Find the lines of data that contain the string "Manilan", then list them.

(Extracted page text data)
☆ ☆ ☆

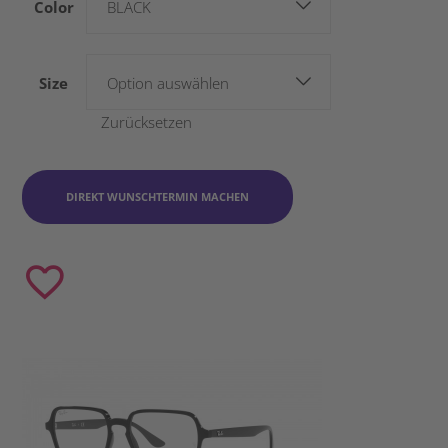
Color
BLACK
Size
Option auswählen
Zurücksetzen
DIREKT WUNSCHTERMIN MACHEN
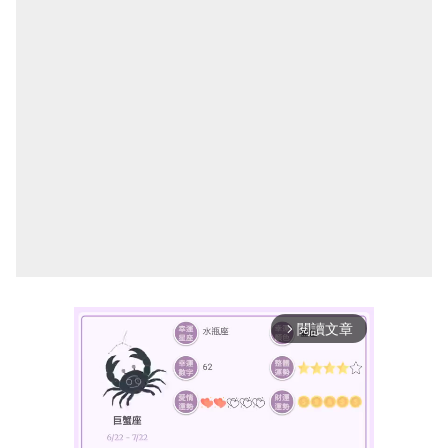
閱讀文章
arrow_forward_ios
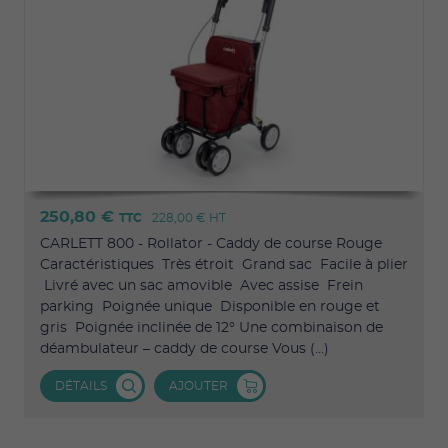
250,80 €
TTC
228,00 €
HT
CARLETT 800 - Rollator - Caddy de course Rouge
Caractéristiques Très étroit Grand sac Facile à plier
Livré avec un sac amovible Avec assise Frein
parking Poignée unique Disponible en rouge et
gris Poignée inclinée de 12° Une combinaison de
déambulateur – caddy de course Vous (...)
DÉTAILS
AJOUTER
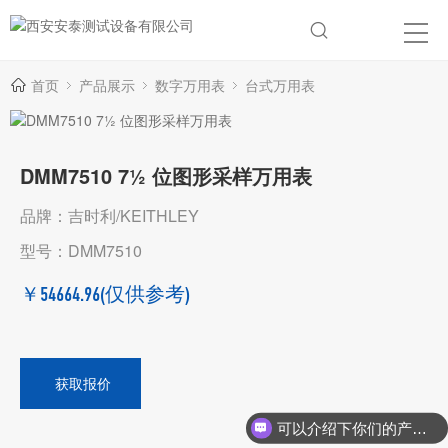
首页
产品展示
数字万用表
台式万用表
DMM7510 7½ 位图形采样万用表
品牌：吉时利/KEITHLEY
型号：DMM7510
￥54664.96
(仅供参考)
获取报价
可以介绍下你们的产品么？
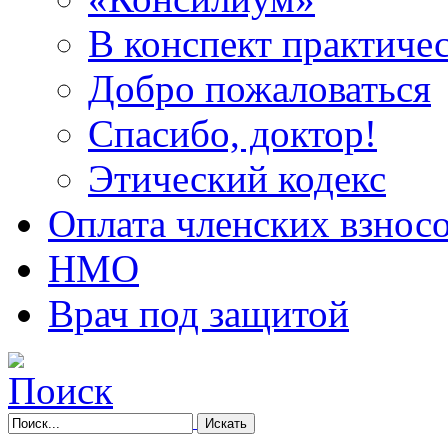
В конспект практичес
Добро пожаловаться
Спасибо, доктор!
Этический кодекс
Оплата членских взнос
НМО
Врач под защитой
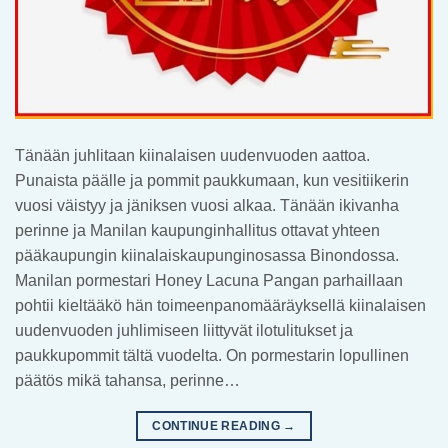
Tänään juhlitaan kiinalaisen uudenvuoden aattoa.
Punaista päälle ja pommit paukkumaan, kun vesitiikerin
vuosi väistyy ja jäniksen vuosi alkaa. Tänään ikivanha
perinne ja Manilan kaupunginhallitus ottavat yhteen
pääkaupungin kiinalaiskaupunginosassa Binondossa.
Manilan pormestari Honey Lacuna Pangan parhaillaan
pohtii kieltääkö hän toimeenpanomääräyksellä kiinalaisen
uudenvuoden juhlimiseen liittyvät ilotulitukset ja
paukkupommit tältä vuodelta. On pormestarin lopullinen
päätös mikä tahansa, perinne…
CONTINUE READING
→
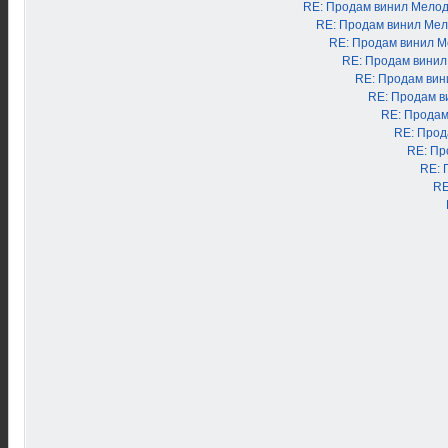
RE: Продам винил Мело
RE: Продам винил Ме
RE: Продам винил 
RE: Продам вини
RE: Продам ви
RE: Продам в
RE: Продам
RE: Прод
RE: Пр
RE: 
RE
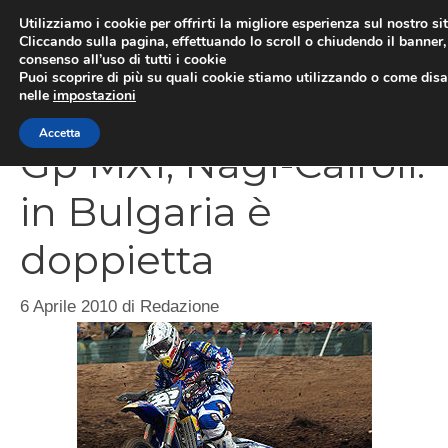
Vai
Utilizziamo i cookie per offrirti la migliore esperienza sul nostro si
al
Cliccando sulla pagina, effettuando lo scroll o chiudendo il banner, 
ME
consenso all’uso di tutti i cookie
contenuto
Puoi scoprire di più su quali cookie stiamo utilizzando o come disat
nelle
impostazioni
Accetta
Gp MX1, Nagl-Cairoli:
in Bulgaria è
doppietta
6 Aprile 2010
di
Redazione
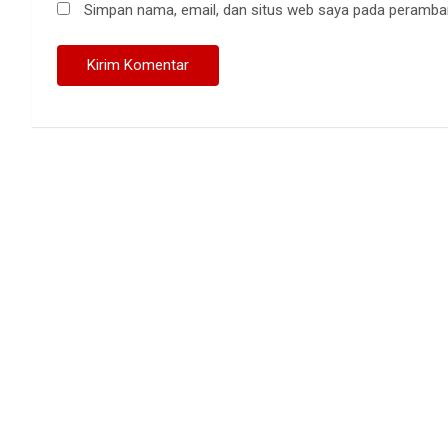
Simpan nama, email, dan situs web saya pada peramban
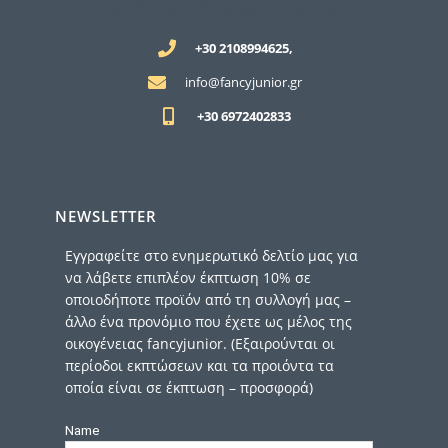
+30 2108994625,
info@fancyjunior.gr
+30 6972402833
NEWSLETTER
Εγγραφείτε στο ενημερωτικό δελτίο μας για
να λάβετε επιπλέον έκπτωση 10% σε
οποιοδήποτε προϊόν από τη συλλογή μας –
άλλο ένα προνόμιο που έχετε ως μέλος της
οικογένειας fancyjunior. (Εξαιρούνται οι
περίοδοι εκπτώσεων και τα προιόντα τα
οποία είναι σε έκπτωση – προσφορά)
Name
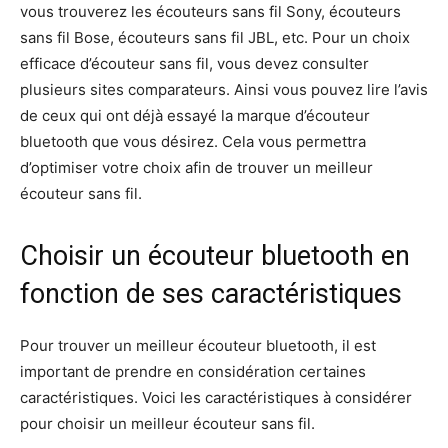
vous trouverez les écouteurs sans fil Sony, écouteurs
sans fil Bose, écouteurs sans fil JBL, etc. Pour un choix
efficace d’écouteur sans fil, vous devez consulter
plusieurs sites comparateurs. Ainsi vous pouvez lire l’avis
de ceux qui ont déjà essayé la marque d’écouteur
bluetooth que vous désirez. Cela vous permettra
d’optimiser votre choix afin de trouver un meilleur
écouteur sans fil.
Choisir un écouteur bluetooth en
fonction de ses caractéristiques
Pour trouver un meilleur écouteur bluetooth, il est
important de prendre en considération certaines
caractéristiques. Voici les caractéristiques à considérer
pour choisir un meilleur écouteur sans fil.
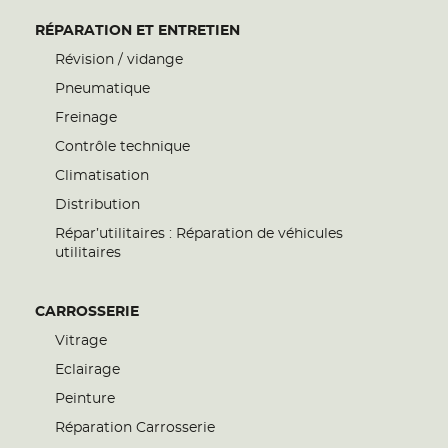
RÉPARATION ET ENTRETIEN
Révision / vidange
Pneumatique
Freinage
Contrôle technique
Climatisation
Distribution
Répar’utilitaires : Réparation de véhicules
utilitaires
CARROSSERIE
Vitrage
Eclairage
Peinture
Réparation Carrosserie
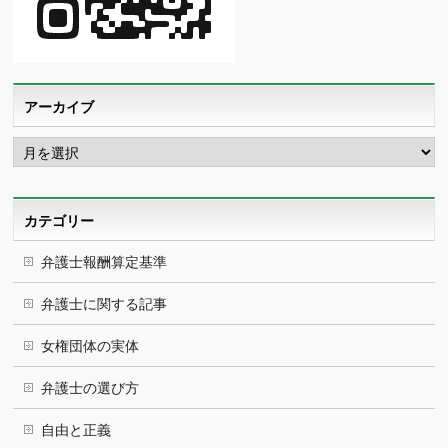
アーカイブ
ア
ー
カ
イ
ブ
カテゴリー
弁護士報酬算定基準
弁護士に関する記事
女権団体の実体
弁護士の選び方
自由と正義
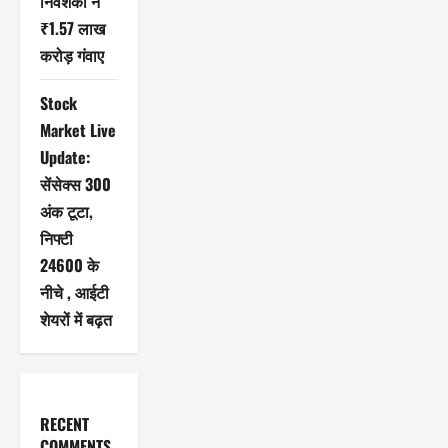
निवेशकों ने
₹1.57 लाख
करोड़ गंवाए
Stock
Market Live
Update:
सेंसेक्स 300
अंक टूटा,
निफ्टी
24600 के
नीचे , आईटी
शेयरों में बढ़त
RECENT
COMMENTS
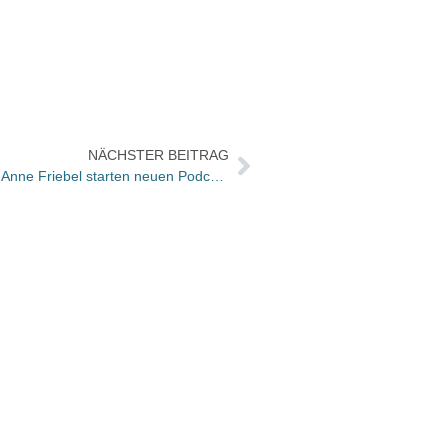
NÄCHSTER BEITRAG
Die Verlegerinnen Annika Bach und Anne Friebel starten neuen Podcast
Wie wa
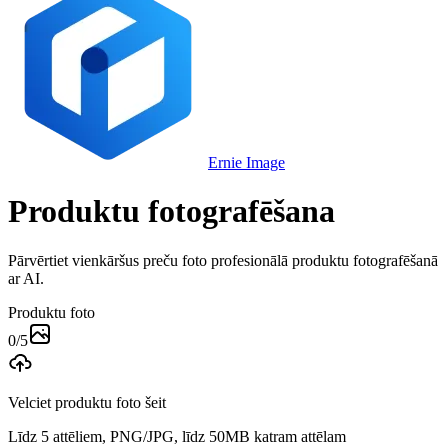
Ernie Image
Produktu fotografēšana
Pārvērtiet vienkāršus preču foto profesionālā produktu fotografēšanā
ar AI.
Produktu foto
0
/
5
Velciet produktu foto šeit
Līdz 5 attēliem, PNG/JPG, līdz 50MB katram attēlam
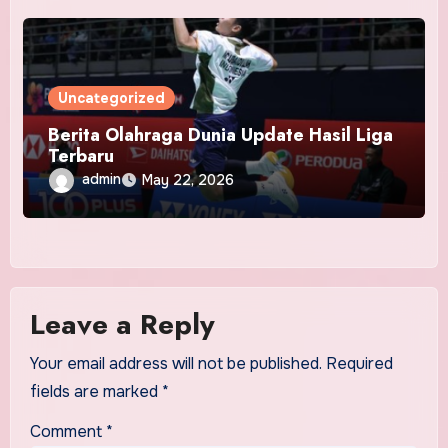
Uncategorized
Berita Olahraga Dunia Update Hasil Liga
Terbaru
admin
May 22, 2026
Leave a Reply
Your email address will not be published.
Required
fields are marked
*
Comment
*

☆ ☆ ☆

→ Answer space:
perinne ja Manilan kaupunginhallitus ottavat yhteen
Manilan pormestari Honey Lacuna Pangan parhaillaan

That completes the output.